Benchmarking

Last updated on 2024-10-30 | Edit this page

Overview

Questions

  • How do we know our program ran faster?
  • How do we learn about efficiency?

Objectives

  • View performance on system monitor
  • Find out how many cores your machine has
  • Use %time and %timeit line-magic
  • Use a memory profiler
  • Plot performance against number of work units
  • Understand the influence of hyper-threading on timings

A first example with Dask

We will get into creating parallel programs in Python later. First let’s see a small example. Open your system monitor (this will differ among specific operating systems), and run the following code examples.

PYTHON

# Summation making use of numpy:
import numpy as np
result = np.arange(10**7).sum()

PYTHON

# The same summation, but using dask to parallelize the code.
# NB: the API for dask arrays mimics that of numpy
import dask.array as da
work = da.arange(10**7).sum()
result = work.compute()

Try a heavy enough task

It could be that a task this small does not register on your radar. Depending on your computer you will have to raise the power to 10**8 or 10**9 to make sure that it runs long enough to observe the effect. But be careful and increase slowly. Asking for too much memory can make your computer slow to a crawl.

screenshot of system monitor
System monitor

How can we test this in a more practical way? In Jupyter we can use some line magics, small “magic words” preceded by the symbol %% that modify the behaviour of the cell.

PYTHON

%%time
np.arange(10**7).sum()

The %%time line magic checks how long it took for a computation to finish. It does nothing to change the computation itself. In this it is very similar to the time shell command.

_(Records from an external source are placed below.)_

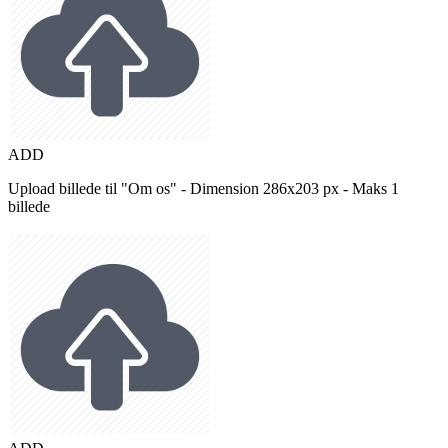
ADD
Upload billede til "Om os" - Dimension 286x203 px - Maks 1
billede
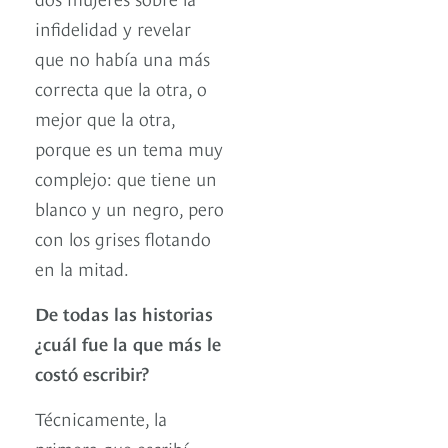
infidelidad y revelar
que no había una más
correcta que la otra, o
mejor que la otra,
porque es un tema muy
complejo: que tiene un
blanco y un negro, pero
con los grises flotando
en la mitad.
De todas las historias
¿cuál fue la que más le
costó escribir?
Técnicamente, la
primera que escribí,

If run the chunk several times, we will notice a difference in the times. How can we trust this timer, then? A possible solution will be to time the chunk several times, and take the average time as our valid measure. The %%timeit line magic does exactly this in a concise an comfortable manner! %%timeit first measures how long it takes to run a command one time, then repeats it enough times to get an average run-time. Also, %%timeit can measure run times without the time it takes to setup a problem, measuring only the performance of the code in the cell. This way we can trust the outcome better.

PYTHON

%%timeit
np.arange(10**7).sum()

If you want to store the output of %%timeit in a Python variable, you can do so with the -o flag.

PYTHON

time = %timeit -o np.arange(10**7).sum()
print(f"Time taken: {time.average:.4f}s")

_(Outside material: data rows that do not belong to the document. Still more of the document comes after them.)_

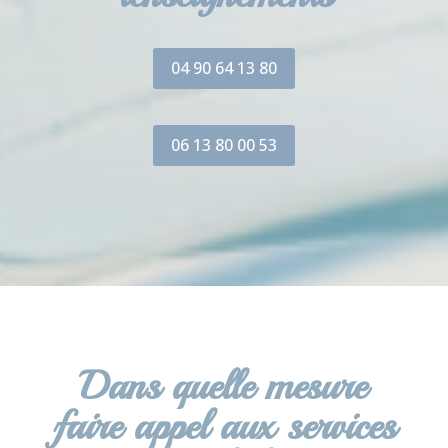
04 90 64 13 80
06 13 80 00 53
Dans quelle mesure
faire appel aux services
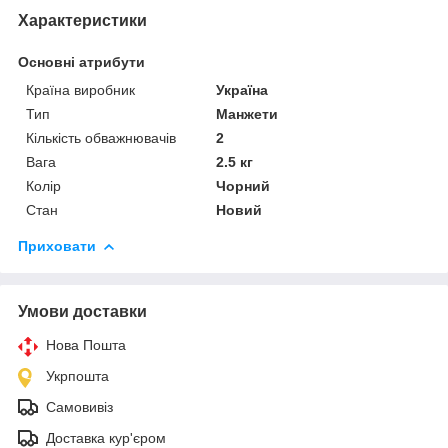
Характеристики
Основні атрибути
Країна виробник
Україна
Тип
Манжети
Кількість обважнювачів
2
Вага
2.5 кг
Колір
Чорний
Стан
Новий
Приховати
Умови доставки
Нова Пошта
Укрпошта
Самовивіз
Доставка кур'єром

Note that this does not tell you anything about memory consumption or efficiency.

Timeit

Use timeit to time the following snippets:

PYTHON

[x**2 for x in range(100)]

PYTHON

map(lambda x: x**2, range(100))

Can you explain the difference? How about the following

PYTHON

for x in range(100):
    x**2

Is that faster than the first one? Why?

Python’s map function is lazy. It won’t compute anything until you iterate it. Try list(map(...)). The third example doesn’t allocate any memory, which makes it faster.

Memory profiling

  • The act of systematically testing performance under different conditions is called benchmarking.
  • Analysing what parts of a program contribute to the total performance, and identifying possible bottlenecks is profiling.

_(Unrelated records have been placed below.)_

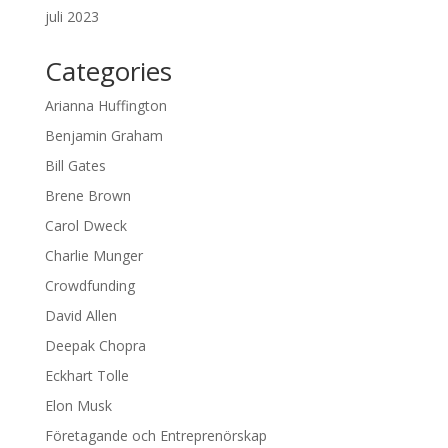
juli 2023
Categories
Arianna Huffington
Benjamin Graham
Bill Gates
Brene Brown
Carol Dweck
Charlie Munger
Crowdfunding
David Allen
Deepak Chopra
Eckhart Tolle
Elon Musk
Företagande och Entreprenörskap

We will use the memory_profiler package to track memory usage. It can be installed executing the code below in the console:

SH

pip install memory_profiler

In Jupyter, type the following lines to compare the memory usage of the serial and parallel versions of the code presented above (again, change the value of 10**7 to something higher if needed):

PYTHON

import numpy as np
import dask.array as da
from memory_profiler import memory_usage
import matplotlib.pyplot as plt

def sum_with_numpy():
    # Serial implementation
    np.arange(10**7).sum()

def sum_with_dask():
    # Parallel implementation
    work = da.arange(10**7).sum()
    work.compute()

memory_numpy = memory_usage(sum_with_numpy, interval=0.01)
memory_dask = memory_usage(sum_with_dask, interval=0.01)

# Plot results
plt.plot(memory_numpy, label='numpy')
plt.plot(memory_dask, label='dask')
plt.xlabel('Time step')
plt.ylabel('Memory / MB')
plt.legend()
plt.show()

The figure should be similar to the one below:

showing very high peak for numpy, and constant low line for dask
Memory performance

Exercise (plenary)

Why is the Dask solution more memory efficient?

Chunking! Dask chunks the large array, such that the data is never entirely in memory.

Profiling from Dask

Dask has several option to do profiling from Dask itself. See the dask documentation for more information.

Using many cores

Using more cores for a computation can decrease the run time. The first question is of course: how many cores do I have? See the snippets below to find out:

Find out how many cores your machine has

The number of cores can be found from Python by executing:

PYTHON

import psutil
N_physical_cores = psutil.cpu_count(logical=False)
N_logical_cores = psutil.cpu_count(logical=True)
print(f"The number of physical/logical cores is {N_physical_cores}/{N_logical_cores}")

Usually the number of logical cores is higher than the number of physical course. This is due to hyper-threading, which enables each physical CPU core to execute several threads at the same time. Even with simple examples, performance may scale unexpectedly. There are many reasons for this, hyper-threading being one of them.

See for instance the example below:

On a machine with 4 physical and 8 logical cores doing this (admittedly oversimplistic) benchmark:

PYTHON

x = []
for n in range(1, 9):
    time_taken = %timeit -r 1 -o da.arange(5*10**7).sum().compute(num_workers=n)
    x.append(time_taken.average)

Gives the following result:

PYTHON

import pandas as pd
data = pd.DataFrame({"n": range(1, 9), "t": x})
data.set_index("n").plot()
showing that using more cores can also make things slower
Timings against number of cores

Discussion

Why is the runtime increasing if we add more than 4 cores? This has to do with hyper-threading. On most architectures it does not make much sense to use more workers than the number of physical cores you have.

Key Points

  • It is often non-trivial to understand performance
  • Memory is just as important as speed
  • Measuring is knowing